### How to complete this task
Return exactly the span of lines in the following data that opens with the line containing "Lãi suất của thẻ thường nằm ở" and closes with the line containing "hän pirusti.". Include nothing else.
[Dataset content]
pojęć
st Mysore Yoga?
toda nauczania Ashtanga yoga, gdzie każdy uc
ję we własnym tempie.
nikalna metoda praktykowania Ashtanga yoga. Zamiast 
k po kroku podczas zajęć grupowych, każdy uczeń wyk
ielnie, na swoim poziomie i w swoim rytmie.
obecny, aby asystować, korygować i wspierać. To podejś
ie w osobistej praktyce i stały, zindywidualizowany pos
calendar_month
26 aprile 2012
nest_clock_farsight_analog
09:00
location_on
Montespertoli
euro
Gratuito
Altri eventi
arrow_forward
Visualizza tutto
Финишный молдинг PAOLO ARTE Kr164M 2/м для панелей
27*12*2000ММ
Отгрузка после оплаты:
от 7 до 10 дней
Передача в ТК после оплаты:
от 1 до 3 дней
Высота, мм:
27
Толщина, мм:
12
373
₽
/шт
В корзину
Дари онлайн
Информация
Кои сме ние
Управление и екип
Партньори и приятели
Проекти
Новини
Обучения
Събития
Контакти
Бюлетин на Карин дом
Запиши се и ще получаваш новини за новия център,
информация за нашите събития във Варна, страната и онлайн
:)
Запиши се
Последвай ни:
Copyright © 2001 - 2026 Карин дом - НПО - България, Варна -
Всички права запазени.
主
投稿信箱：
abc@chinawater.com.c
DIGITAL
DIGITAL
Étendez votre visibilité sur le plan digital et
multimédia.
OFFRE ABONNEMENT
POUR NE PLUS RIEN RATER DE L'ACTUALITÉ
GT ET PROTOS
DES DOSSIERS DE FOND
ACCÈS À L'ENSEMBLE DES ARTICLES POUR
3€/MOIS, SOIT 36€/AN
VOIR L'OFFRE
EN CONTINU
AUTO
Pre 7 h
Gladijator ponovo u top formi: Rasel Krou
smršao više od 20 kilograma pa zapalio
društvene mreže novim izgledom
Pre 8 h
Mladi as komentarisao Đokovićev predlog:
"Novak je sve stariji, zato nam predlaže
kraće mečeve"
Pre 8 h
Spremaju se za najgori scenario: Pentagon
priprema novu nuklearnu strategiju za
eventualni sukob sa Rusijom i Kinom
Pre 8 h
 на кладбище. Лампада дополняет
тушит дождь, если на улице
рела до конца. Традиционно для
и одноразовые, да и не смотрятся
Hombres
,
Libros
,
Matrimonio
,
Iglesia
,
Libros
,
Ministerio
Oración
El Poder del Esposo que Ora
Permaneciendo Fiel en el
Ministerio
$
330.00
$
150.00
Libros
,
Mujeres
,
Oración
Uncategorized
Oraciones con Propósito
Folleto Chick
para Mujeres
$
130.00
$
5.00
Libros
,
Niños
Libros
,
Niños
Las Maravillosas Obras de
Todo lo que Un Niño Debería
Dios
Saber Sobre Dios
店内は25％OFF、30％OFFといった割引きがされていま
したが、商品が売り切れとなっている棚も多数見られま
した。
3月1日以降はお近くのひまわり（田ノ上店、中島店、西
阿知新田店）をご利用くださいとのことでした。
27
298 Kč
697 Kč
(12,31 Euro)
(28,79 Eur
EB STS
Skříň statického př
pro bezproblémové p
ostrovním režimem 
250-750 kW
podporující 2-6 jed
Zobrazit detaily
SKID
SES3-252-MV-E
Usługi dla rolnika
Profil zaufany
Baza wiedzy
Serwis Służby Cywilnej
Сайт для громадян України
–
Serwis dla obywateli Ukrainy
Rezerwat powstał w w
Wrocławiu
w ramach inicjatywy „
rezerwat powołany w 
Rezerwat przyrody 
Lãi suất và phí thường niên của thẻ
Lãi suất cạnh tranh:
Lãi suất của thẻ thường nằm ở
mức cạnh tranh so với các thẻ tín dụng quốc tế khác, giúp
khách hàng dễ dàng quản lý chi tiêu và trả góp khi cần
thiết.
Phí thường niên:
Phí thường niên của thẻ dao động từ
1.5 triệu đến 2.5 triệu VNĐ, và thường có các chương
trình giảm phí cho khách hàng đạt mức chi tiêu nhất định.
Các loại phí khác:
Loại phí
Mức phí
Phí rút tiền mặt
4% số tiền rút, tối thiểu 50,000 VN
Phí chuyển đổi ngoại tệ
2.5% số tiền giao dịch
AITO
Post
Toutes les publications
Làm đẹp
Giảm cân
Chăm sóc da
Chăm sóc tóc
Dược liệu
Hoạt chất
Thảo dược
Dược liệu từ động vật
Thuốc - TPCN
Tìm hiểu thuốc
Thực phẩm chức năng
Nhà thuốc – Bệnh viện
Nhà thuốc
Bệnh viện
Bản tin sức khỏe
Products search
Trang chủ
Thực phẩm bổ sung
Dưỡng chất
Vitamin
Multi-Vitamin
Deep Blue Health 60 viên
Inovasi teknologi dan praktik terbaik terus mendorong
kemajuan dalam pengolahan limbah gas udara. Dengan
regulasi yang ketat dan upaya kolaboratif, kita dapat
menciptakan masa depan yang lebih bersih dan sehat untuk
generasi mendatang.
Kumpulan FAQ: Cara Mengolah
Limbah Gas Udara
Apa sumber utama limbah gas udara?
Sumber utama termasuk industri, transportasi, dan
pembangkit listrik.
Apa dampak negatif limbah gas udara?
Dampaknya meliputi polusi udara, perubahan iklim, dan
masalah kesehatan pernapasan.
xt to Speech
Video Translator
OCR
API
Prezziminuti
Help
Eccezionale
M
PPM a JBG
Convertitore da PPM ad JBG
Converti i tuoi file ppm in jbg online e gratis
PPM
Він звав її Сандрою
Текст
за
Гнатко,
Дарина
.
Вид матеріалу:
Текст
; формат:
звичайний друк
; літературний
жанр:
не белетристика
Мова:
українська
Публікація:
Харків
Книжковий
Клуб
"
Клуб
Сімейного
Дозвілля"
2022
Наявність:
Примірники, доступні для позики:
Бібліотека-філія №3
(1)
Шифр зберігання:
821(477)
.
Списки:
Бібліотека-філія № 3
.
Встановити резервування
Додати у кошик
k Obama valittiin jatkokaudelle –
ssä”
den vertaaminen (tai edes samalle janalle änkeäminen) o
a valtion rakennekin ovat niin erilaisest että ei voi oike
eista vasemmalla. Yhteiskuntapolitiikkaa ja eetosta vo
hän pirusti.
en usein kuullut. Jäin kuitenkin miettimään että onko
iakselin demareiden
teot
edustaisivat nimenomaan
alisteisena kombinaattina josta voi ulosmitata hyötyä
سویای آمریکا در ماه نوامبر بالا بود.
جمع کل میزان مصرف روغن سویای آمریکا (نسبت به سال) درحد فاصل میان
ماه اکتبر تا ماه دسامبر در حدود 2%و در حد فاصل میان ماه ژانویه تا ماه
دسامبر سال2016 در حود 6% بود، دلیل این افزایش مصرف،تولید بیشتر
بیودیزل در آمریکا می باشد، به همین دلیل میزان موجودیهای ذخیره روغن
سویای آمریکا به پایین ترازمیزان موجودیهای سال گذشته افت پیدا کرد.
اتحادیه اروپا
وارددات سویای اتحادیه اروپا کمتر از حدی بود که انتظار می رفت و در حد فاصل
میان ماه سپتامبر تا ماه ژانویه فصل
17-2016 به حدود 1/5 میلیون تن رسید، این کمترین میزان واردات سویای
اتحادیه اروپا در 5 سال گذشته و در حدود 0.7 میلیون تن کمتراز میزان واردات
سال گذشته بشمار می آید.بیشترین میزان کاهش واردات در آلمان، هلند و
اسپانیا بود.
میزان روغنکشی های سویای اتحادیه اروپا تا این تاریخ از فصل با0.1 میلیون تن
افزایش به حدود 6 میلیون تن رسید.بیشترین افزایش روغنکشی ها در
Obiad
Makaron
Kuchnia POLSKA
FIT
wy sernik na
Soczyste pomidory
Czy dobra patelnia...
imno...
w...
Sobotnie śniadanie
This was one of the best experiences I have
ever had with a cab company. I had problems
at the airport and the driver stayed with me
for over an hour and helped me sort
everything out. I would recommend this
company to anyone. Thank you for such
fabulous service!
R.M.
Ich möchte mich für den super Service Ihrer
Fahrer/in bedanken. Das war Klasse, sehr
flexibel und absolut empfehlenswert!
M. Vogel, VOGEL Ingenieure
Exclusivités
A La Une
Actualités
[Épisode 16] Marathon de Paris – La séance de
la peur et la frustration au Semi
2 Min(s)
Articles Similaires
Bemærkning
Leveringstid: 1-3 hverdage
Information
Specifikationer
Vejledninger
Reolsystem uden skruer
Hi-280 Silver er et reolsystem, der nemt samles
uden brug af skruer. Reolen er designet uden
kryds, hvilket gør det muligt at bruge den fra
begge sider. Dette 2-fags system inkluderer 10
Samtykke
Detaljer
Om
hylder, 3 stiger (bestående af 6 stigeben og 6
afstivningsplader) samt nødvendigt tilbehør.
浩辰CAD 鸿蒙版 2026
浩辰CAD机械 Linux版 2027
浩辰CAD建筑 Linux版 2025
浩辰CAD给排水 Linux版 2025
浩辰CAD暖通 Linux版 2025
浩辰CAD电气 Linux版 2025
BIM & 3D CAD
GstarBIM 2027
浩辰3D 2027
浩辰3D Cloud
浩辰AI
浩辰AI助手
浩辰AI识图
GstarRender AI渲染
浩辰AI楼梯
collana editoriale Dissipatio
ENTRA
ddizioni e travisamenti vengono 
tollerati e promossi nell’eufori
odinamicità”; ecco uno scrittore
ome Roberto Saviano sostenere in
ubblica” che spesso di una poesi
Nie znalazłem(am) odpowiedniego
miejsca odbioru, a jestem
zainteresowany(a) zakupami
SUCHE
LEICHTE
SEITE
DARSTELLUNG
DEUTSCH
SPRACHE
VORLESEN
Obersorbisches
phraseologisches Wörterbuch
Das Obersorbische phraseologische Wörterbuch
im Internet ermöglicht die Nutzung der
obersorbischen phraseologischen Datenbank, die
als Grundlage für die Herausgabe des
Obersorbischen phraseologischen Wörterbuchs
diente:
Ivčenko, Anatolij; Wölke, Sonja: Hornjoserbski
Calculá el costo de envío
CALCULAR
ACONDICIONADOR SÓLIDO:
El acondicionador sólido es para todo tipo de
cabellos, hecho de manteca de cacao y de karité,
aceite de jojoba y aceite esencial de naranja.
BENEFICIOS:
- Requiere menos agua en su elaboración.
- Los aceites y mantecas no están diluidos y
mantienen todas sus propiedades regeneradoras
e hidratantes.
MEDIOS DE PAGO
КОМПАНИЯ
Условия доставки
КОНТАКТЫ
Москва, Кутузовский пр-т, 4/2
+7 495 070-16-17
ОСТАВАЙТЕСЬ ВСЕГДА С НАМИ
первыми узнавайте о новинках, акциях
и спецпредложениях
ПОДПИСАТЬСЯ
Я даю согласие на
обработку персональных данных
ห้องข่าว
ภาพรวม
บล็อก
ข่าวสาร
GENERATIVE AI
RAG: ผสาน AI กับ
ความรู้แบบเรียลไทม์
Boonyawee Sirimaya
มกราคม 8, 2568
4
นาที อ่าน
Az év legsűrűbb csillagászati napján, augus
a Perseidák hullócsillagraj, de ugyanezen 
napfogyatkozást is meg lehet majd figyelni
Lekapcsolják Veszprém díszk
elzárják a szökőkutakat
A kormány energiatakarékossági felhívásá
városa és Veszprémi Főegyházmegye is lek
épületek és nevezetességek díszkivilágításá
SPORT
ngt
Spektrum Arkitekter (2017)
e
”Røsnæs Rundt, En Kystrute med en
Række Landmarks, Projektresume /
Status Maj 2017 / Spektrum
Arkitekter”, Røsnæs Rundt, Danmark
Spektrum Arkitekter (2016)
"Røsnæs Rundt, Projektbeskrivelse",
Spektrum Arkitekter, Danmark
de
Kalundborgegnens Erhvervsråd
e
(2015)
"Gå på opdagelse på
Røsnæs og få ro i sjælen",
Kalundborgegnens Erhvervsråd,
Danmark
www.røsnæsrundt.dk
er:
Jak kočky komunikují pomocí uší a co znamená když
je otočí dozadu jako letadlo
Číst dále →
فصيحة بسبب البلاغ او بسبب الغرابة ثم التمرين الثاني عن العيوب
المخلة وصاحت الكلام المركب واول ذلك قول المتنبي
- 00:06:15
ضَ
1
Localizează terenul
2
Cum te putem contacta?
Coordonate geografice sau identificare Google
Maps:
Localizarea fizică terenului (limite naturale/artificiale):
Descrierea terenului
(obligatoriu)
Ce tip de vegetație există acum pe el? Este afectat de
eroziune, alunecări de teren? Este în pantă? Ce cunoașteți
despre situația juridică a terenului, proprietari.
[/Dataset content]
### Exercise response
Lãi suất của thẻ thường nằm ở
mức cạnh tranh so với các thẻ tín dụng quốc tế khác, giúp
khách hàng dễ dàng quản lý chi tiêu và trả góp khi cần
thiết.
Phí thường niên:
Phí thường niên của thẻ dao động từ
1.5 triệu đến 2.5 triệu VNĐ, và thường có các chương
trình giảm phí cho khách hàng đạt mức chi tiêu nhất định.
Các loại phí khác:
Loại phí
Mức phí
Phí rút tiền mặt
4% số tiền rút, tối thiểu 50,000 VN
Phí chuyển đổi ngoại tệ
2.5% số tiền giao dịch
AITO
Post
Toutes les publications
Làm đẹp
Giảm cân
Chăm sóc da
Chăm sóc tóc
Dược liệu
Hoạt chất
Thảo dược
Dược liệu từ động vật
Thuốc - TPCN
Tìm hiểu thuốc
Thực phẩm chức năng
Nhà thuốc – Bệnh viện
Nhà thuốc
Bệnh viện
Bản tin sức khỏe
Products search
Trang chủ
Thực phẩm bổ sung
Dưỡng chất
Vitamin
Multi-Vitamin
Deep Blue Health 60 viên
Inovasi teknologi dan praktik terbaik terus mendorong
kemajuan dalam pengolahan limbah gas udara. Dengan
regulasi yang ketat dan upaya kolaboratif, kita dapat
menciptakan masa depan yang lebih bersih dan sehat untuk
generasi mendatang.
Kumpulan FAQ: Cara Mengolah
Limbah Gas Udara
Apa sumber utama limbah gas udara?
Sumber utama termasuk industri, transportasi, dan
pembangkit listrik.
Apa dampak negatif limbah gas udara?
Dampaknya meliputi polusi udara, perubahan iklim, dan
masalah kesehatan pernapasan.
xt to Speech
Video Translator
OCR
API
Prezziminuti
Help
Eccezionale
M
PPM a JBG
Convertitore da PPM ad JBG
Converti i tuoi file ppm in jbg online e gratis
PPM
Він звав її Сандрою
Текст
за
Гнатко,
Дарина
.
Вид матеріалу:
Текст
; формат:
звичайний друк
; літературний
жанр:
не белетристика
Мова:
українська
Публікація:
Харків
Книжковий
Клуб
"
Клуб
Сімейного
Дозвілля"
2022
Наявність:
Примірники, доступні для позики:
Бібліотека-філія №3
(1)
Шифр зберігання:
821(477)
.
Списки:
Бібліотека-філія № 3
.
Встановити резервування
Додати у кошик
k Obama valittiin jatkokaudelle –
ssä”
den vertaaminen (tai edes samalle janalle änkeäminen) o
a valtion rakennekin ovat niin erilaisest että ei voi oike
eista vasemmalla. Yhteiskuntapolitiikkaa ja eetosta vo
hän pirusti.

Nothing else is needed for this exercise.